* [Assigned task] Find the string "Store" in the data, and copy out each line that has it.

-------- Data to examine

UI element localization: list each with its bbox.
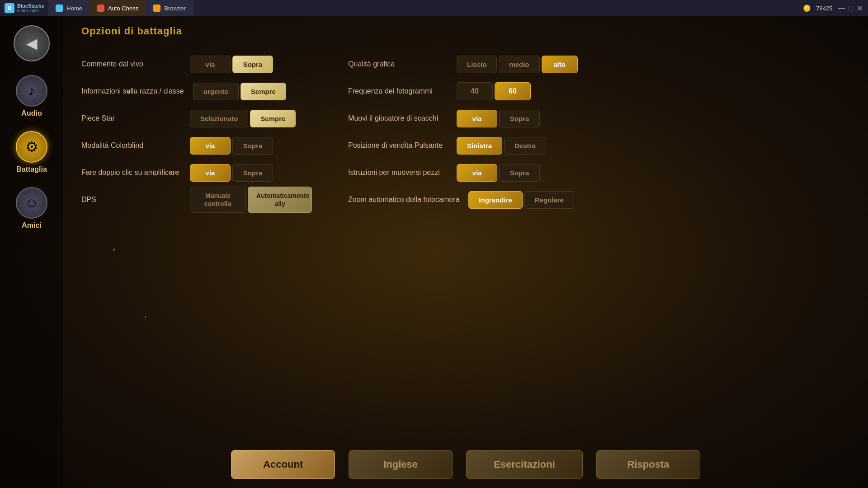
piece-star-label: Piece Star xyxy=(81,114,181,122)
sidebar-item-battaglia[interactable]: ⚙ Battaglia xyxy=(16,131,47,174)
inglese-button[interactable]: Inglese xyxy=(349,450,453,479)
setting-qualita-grafica: Qualità grafica Liscio medio alto xyxy=(348,51,579,78)
close-button[interactable]: ✕ xyxy=(857,4,863,13)
doppio-clic-via-btn[interactable]: via xyxy=(190,164,231,182)
tab-browser[interactable]: Browser xyxy=(146,0,193,16)
bottom-navigation: Account Inglese Esercitazioni Risposta xyxy=(63,450,868,479)
taskbar-tabs: Home Auto Chess Browser xyxy=(48,0,797,16)
colorblind-sopra-btn[interactable]: Sopra xyxy=(232,137,273,155)
main-content: Opzioni di battaglia Commento dal vivo v… xyxy=(63,16,868,488)
brand: B BlueStacks 5.00.1.1005 xyxy=(0,3,48,13)
commento-sopra-btn[interactable]: Sopra xyxy=(232,56,273,73)
brand-name: BlueStacks xyxy=(17,3,44,9)
dps-toggle-group: Manuale controllo Automaticamente ally xyxy=(190,187,312,213)
zoom-fotocamera-label: Zoom automatico della fotocamera xyxy=(348,196,459,204)
informazioni-sempre-btn[interactable]: Sempre xyxy=(241,83,286,100)
dps-label: DPS xyxy=(81,196,181,204)
back-button[interactable]: ◀ xyxy=(14,25,50,61)
setting-colorblind: Modalità Colorblind via Sopra xyxy=(81,132,312,159)
commento-toggle-group: via Sopra xyxy=(190,56,273,73)
home-tab-icon xyxy=(56,5,63,12)
istruzioni-toggle-group: via Sopra xyxy=(457,164,540,182)
setting-posizione-vendita: Posizione di vendita Pulsante Sinistra D… xyxy=(348,132,579,159)
taskbar: B BlueStacks 5.00.1.1005 Home Auto Chess… xyxy=(0,0,868,16)
freq-40-btn[interactable]: 40 xyxy=(457,82,493,100)
zoom-toggle-group: Ingrandire Regolare xyxy=(468,191,574,209)
setting-muovi-giocatore: Muovi il giocatore di scacchi via Sopra xyxy=(348,105,579,132)
setting-commento-dal-vivo: Commento dal vivo via Sopra xyxy=(81,51,312,78)
setting-istruzioni-muoversi: Istruzioni per muoversi pezzi via Sopra xyxy=(348,159,579,186)
account-button[interactable]: Account xyxy=(231,450,335,479)
qualita-grafica-label: Qualità grafica xyxy=(348,60,448,68)
page-title: Opzioni di battaglia xyxy=(81,25,850,37)
qualita-liscio-btn[interactable]: Liscio xyxy=(457,56,497,73)
istruzioni-sopra-btn[interactable]: Sopra xyxy=(499,164,540,182)
settings-grid: Commento dal vivo via Sopra Informazioni… xyxy=(81,51,579,213)
tab-chess-label: Auto Chess xyxy=(108,5,138,12)
muovi-sopra-btn[interactable]: Sopra xyxy=(499,110,540,127)
istruzioni-via-btn[interactable]: via xyxy=(457,164,497,182)
piece-star-sempre-btn[interactable]: Sempre xyxy=(250,110,296,127)
istruzioni-muoversi-label: Istruzioni per muoversi pezzi xyxy=(348,169,448,177)
tab-browser-label: Browser xyxy=(164,5,186,12)
doppio-clic-sopra-btn[interactable]: Sopra xyxy=(232,164,273,182)
brand-version: 5.00.1.1005 xyxy=(17,9,44,13)
minimize-button[interactable]: — xyxy=(838,4,845,13)
doppio-clic-label: Fare doppio clic su amplificare xyxy=(81,169,181,177)
muovi-via-btn[interactable]: via xyxy=(457,110,497,127)
informazioni-toggle-group: urgente Sempre xyxy=(193,83,286,100)
friends-icon: ☺ xyxy=(25,195,39,211)
setting-dps: DPS Manuale controllo Automaticamente al… xyxy=(81,186,312,213)
maximize-button[interactable]: □ xyxy=(849,4,853,13)
commento-via-btn[interactable]: via xyxy=(190,56,231,73)
muovi-giocatore-label: Muovi il giocatore di scacchi xyxy=(348,114,448,122)
dps-automaticamente-btn[interactable]: Automaticamente ally xyxy=(248,187,312,213)
qualita-toggle-group: Liscio medio alto xyxy=(457,56,578,73)
tab-home[interactable]: Home xyxy=(48,0,90,16)
colorblind-via-btn[interactable]: via xyxy=(190,137,231,155)
zoom-regolare-btn[interactable]: Regolare xyxy=(524,191,574,209)
qualita-alto-btn[interactable]: alto xyxy=(542,56,578,73)
informazioni-urgente-btn[interactable]: urgente xyxy=(193,83,239,100)
amici-icon-wrap: ☺ xyxy=(16,187,47,219)
posizione-destra-btn[interactable]: Destra xyxy=(504,137,546,155)
piece-star-selezionato-btn[interactable]: Selezionato xyxy=(190,110,248,127)
piece-star-toggle-group: Selezionato Sempre xyxy=(190,110,296,127)
colorblind-toggle-group: via Sopra xyxy=(190,137,273,155)
bluestacks-logo: B xyxy=(5,3,14,13)
battaglia-icon-wrap: ⚙ xyxy=(16,131,47,163)
audio-icon-wrap: ♪ xyxy=(16,75,47,107)
posizione-toggle-group: Sinistra Destra xyxy=(457,137,546,155)
tab-auto-chess[interactable]: Auto Chess xyxy=(90,0,146,16)
setting-informazioni-razza: Informazioni sulla razza / classe urgent… xyxy=(81,78,312,105)
setting-doppio-clic: Fare doppio clic su amplificare via Sopr… xyxy=(81,159,312,186)
informazioni-razza-label: Informazioni sulla razza / classe xyxy=(81,87,184,95)
chess-tab-icon xyxy=(97,5,104,12)
sidebar-item-amici[interactable]: ☺ Amici xyxy=(16,187,47,230)
setting-piece-star: Piece Star Selezionato Sempre xyxy=(81,105,312,132)
dps-manuale-btn[interactable]: Manuale controllo xyxy=(190,187,246,213)
sidebar: ◀ ♪ Audio ⚙ Battaglia ☺ Amici xyxy=(0,16,63,488)
muovi-toggle-group: via Sopra xyxy=(457,110,540,127)
sidebar-audio-label: Audio xyxy=(21,109,42,117)
frequenza-toggle-group: 40 60 xyxy=(457,82,531,100)
audio-icon: ♪ xyxy=(28,83,35,99)
doppio-clic-toggle-group: via Sopra xyxy=(190,164,273,182)
taskbar-right: 🪙 78425 — □ ✕ xyxy=(797,4,868,13)
coin-count: 78425 xyxy=(816,5,832,12)
esercitazioni-button[interactable]: Esercitazioni xyxy=(466,450,583,479)
sidebar-amici-label: Amici xyxy=(22,221,42,230)
frequenza-label: Frequenza dei fotogrammi xyxy=(348,87,448,95)
browser-tab-icon xyxy=(153,5,160,12)
freq-60-btn[interactable]: 60 xyxy=(495,82,531,100)
tab-home-label: Home xyxy=(66,5,82,12)
setting-zoom-fotocamera: Zoom automatico della fotocamera Ingrand… xyxy=(348,186,579,213)
coin-icon: 🪙 xyxy=(803,5,811,12)
posizione-sinistra-btn[interactable]: Sinistra xyxy=(457,137,502,155)
zoom-ingrandire-btn[interactable]: Ingrandire xyxy=(468,191,522,209)
setting-frequenza: Frequenza dei fotogrammi 40 60 xyxy=(348,78,579,105)
sidebar-item-audio[interactable]: ♪ Audio xyxy=(16,75,47,117)
qualita-medio-btn[interactable]: medio xyxy=(499,56,539,73)
commento-dal-vivo-label: Commento dal vivo xyxy=(81,60,181,68)
risposta-button[interactable]: Risposta xyxy=(596,450,700,479)
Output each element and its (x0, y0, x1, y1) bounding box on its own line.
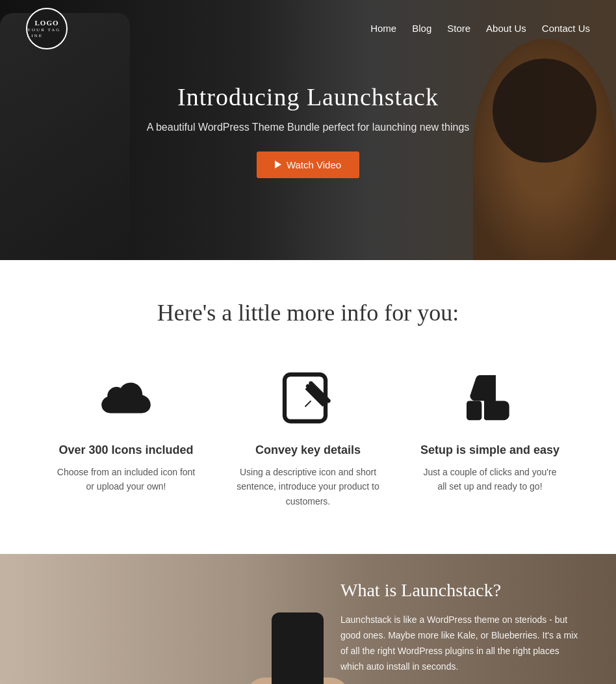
hero-content: Introducing Launchstack A beautiful Word… (134, 70, 483, 191)
logo-tagline: Your Tag Line (27, 27, 66, 39)
watch-video-button[interactable]: Watch Video (257, 151, 359, 178)
feature-details: Convey key details Using a descriptive i… (230, 359, 386, 515)
what-section: What is Launchstack? Launchstack is like… (0, 554, 616, 684)
nav-contact[interactable]: Contact Us (542, 23, 590, 34)
svg-line-4 (305, 401, 311, 407)
hero-title: Introducing Launchstack (147, 83, 470, 111)
watch-video-label: Watch Video (287, 159, 341, 170)
feature-details-desc: Using a descriptive icon and short sente… (237, 465, 379, 508)
feature-icons-desc: Choose from an included icon font or upl… (55, 465, 198, 494)
hero-subtitle: A beautiful WordPress Theme Bundle perfe… (147, 122, 470, 133)
feature-details-title: Convey key details (237, 443, 379, 457)
cloud-icon (94, 365, 159, 430)
feature-setup: Setup is simple and easy Just a couple o… (412, 359, 568, 515)
feature-icons-title: Over 300 Icons included (55, 443, 198, 457)
play-icon (275, 161, 281, 168)
hero-coffee-decoration (473, 39, 616, 260)
feature-icons: Over 300 Icons included Choose from an i… (48, 359, 204, 515)
edit-icon (276, 365, 340, 430)
feature-setup-desc: Just a couple of clicks and you're all s… (418, 465, 561, 494)
nav-store[interactable]: Store (447, 23, 470, 34)
info-section: Here's a little more info for you: Over … (0, 260, 616, 554)
svg-rect-5 (467, 401, 481, 421)
what-heading: What is Launchstack? (340, 580, 584, 601)
main-nav: LOGO Your Tag Line Home Blog Store About… (0, 0, 616, 57)
logo-text: LOGO (34, 18, 58, 27)
thumbsup-icon (457, 365, 522, 430)
nav-about[interactable]: About Us (486, 23, 526, 34)
info-heading: Here's a little more info for you: (26, 299, 590, 326)
logo[interactable]: LOGO Your Tag Line (26, 8, 68, 49)
what-paragraph-1: Launchstack is like a WordPress theme on… (340, 612, 584, 674)
what-content: What is Launchstack? Launchstack is like… (308, 554, 616, 684)
features-grid: Over 300 Icons included Choose from an i… (29, 359, 587, 515)
feature-setup-title: Setup is simple and easy (418, 443, 561, 457)
nav-blog[interactable]: Blog (412, 23, 431, 34)
nav-home[interactable]: Home (370, 23, 396, 34)
nav-links: Home Blog Store About Us Contact Us (370, 23, 590, 34)
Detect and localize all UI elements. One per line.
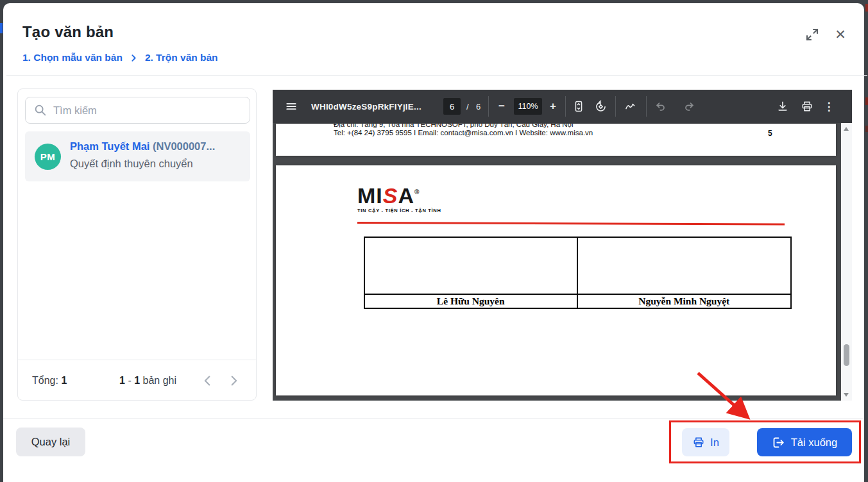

----------------

* [Answer to the exercise]
nav-store[interactable]: Store (447, 23, 470, 34)
main-nav: LOGO Your Tag Line Home Blog Store About… (0, 0, 616, 57)
nav-links: Home Blog Store About Us Contact Us (370, 23, 590, 34)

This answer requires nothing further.